(Excerpts from a dataset)

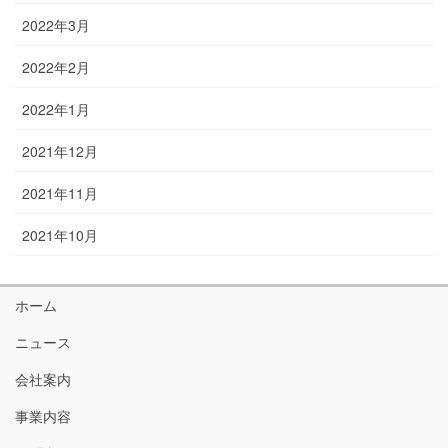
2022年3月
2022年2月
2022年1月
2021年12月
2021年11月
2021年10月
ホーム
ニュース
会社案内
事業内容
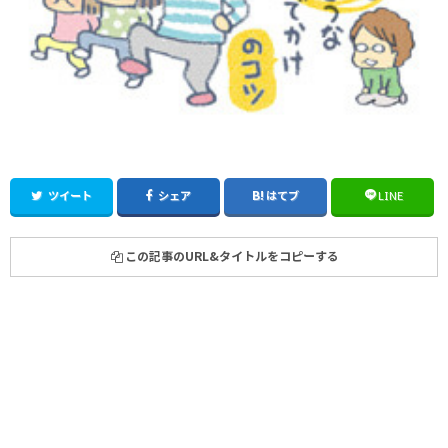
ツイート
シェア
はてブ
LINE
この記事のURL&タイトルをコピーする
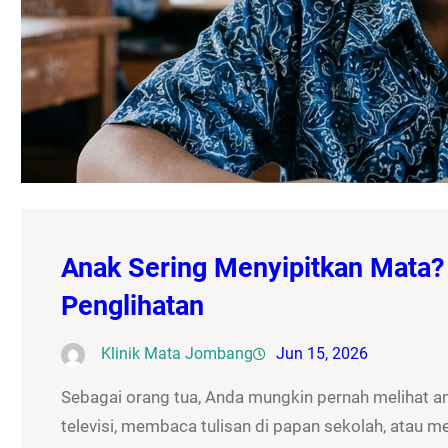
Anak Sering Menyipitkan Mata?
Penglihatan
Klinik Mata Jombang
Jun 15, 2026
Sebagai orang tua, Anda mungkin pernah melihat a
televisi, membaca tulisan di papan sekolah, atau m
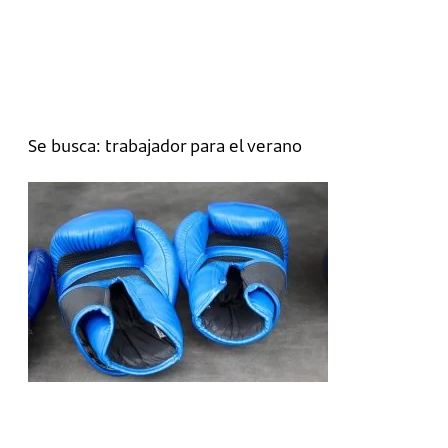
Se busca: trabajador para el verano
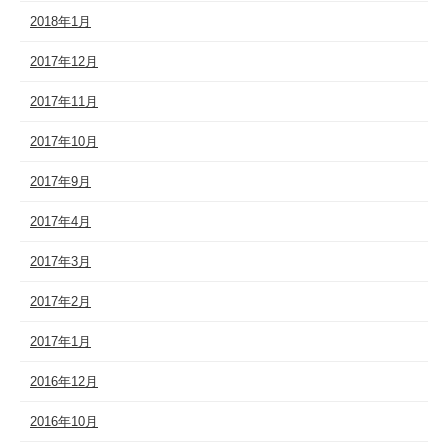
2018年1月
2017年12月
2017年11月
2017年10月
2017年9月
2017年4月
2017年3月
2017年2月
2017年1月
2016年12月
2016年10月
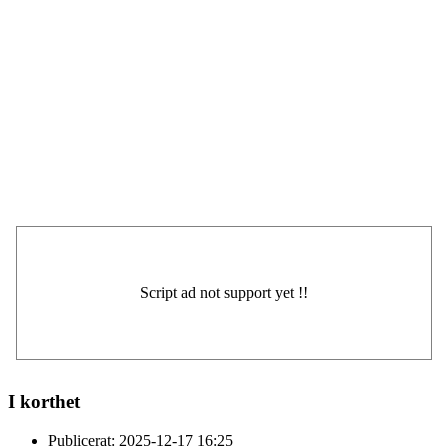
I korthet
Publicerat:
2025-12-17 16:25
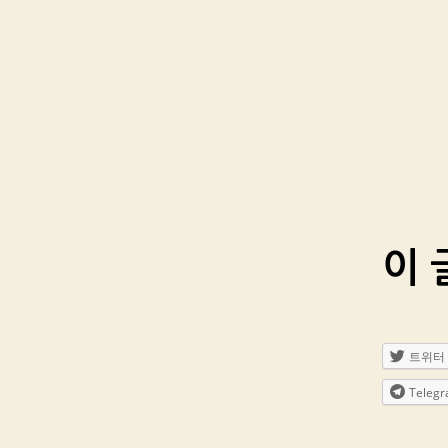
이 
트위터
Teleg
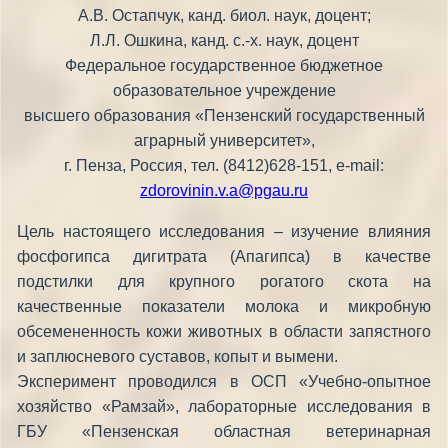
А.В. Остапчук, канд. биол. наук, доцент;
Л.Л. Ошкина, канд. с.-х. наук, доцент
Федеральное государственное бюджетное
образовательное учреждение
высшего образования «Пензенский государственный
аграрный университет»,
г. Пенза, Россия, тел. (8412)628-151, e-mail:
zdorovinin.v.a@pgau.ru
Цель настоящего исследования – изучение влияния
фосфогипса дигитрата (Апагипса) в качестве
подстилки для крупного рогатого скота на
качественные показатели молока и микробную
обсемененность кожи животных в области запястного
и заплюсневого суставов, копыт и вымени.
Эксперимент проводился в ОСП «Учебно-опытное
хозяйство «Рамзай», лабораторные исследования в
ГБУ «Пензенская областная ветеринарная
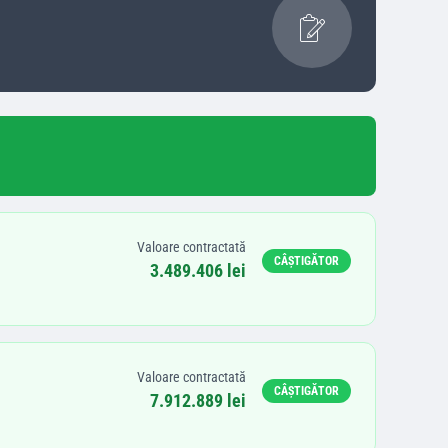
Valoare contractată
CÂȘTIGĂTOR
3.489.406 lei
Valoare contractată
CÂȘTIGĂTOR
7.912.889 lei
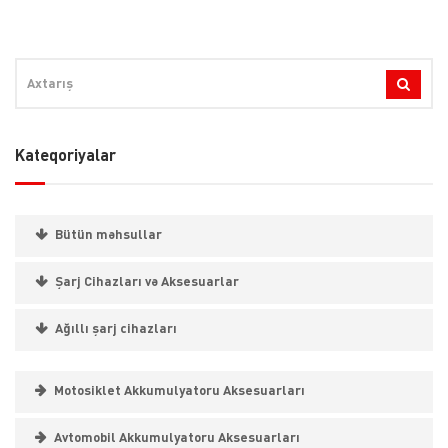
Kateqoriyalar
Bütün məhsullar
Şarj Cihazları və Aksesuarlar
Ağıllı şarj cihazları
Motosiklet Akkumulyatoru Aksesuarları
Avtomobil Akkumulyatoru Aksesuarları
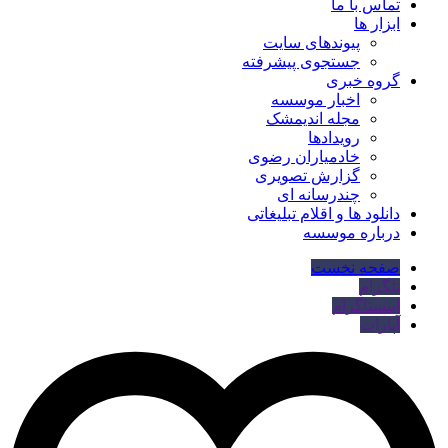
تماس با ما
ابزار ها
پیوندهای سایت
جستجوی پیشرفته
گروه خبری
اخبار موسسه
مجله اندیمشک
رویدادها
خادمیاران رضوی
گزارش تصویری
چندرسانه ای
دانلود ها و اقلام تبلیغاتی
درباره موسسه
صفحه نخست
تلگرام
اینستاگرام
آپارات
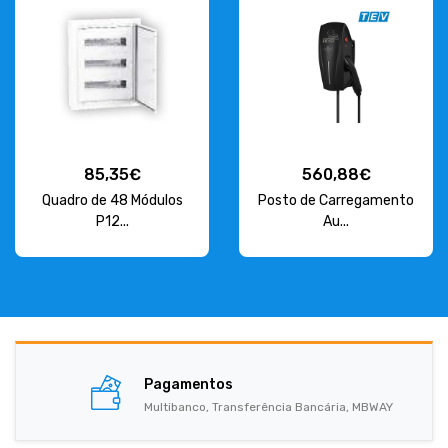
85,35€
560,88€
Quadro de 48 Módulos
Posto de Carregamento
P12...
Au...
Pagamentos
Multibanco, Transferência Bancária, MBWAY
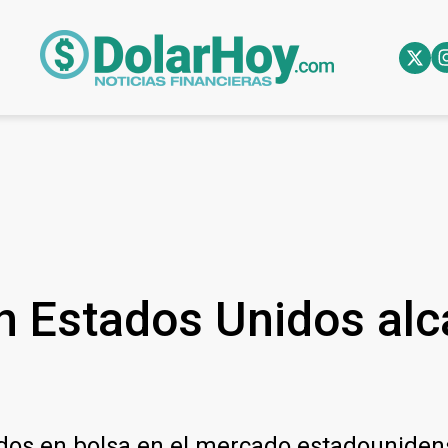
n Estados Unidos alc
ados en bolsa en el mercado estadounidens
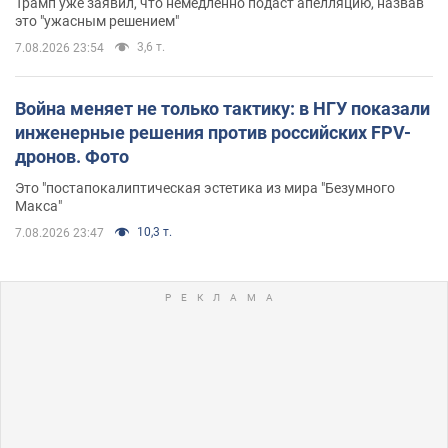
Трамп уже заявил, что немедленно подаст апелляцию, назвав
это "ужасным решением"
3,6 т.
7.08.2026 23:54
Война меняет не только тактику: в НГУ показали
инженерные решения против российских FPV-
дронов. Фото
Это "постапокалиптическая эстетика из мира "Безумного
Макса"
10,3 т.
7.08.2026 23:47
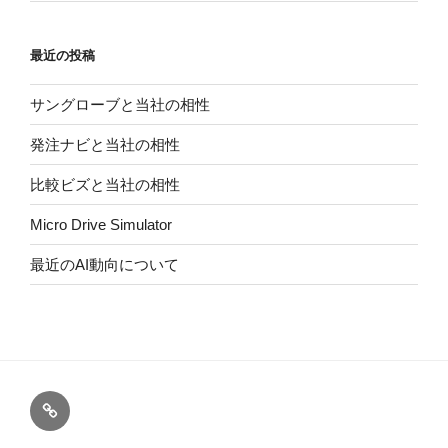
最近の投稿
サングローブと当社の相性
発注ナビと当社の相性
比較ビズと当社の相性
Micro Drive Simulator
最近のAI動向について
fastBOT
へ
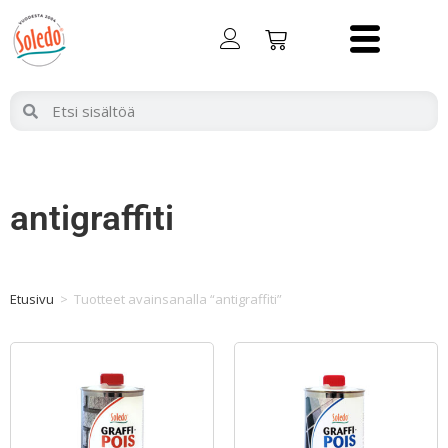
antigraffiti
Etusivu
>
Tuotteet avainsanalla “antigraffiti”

** Task item **
What is needed is each line of the entries that contains the word "канд".

** Response area **
А.В. Остапчук, канд. биол. наук, доцент;
Л.Л. Ошкина, канд. с.-х. наук, доцент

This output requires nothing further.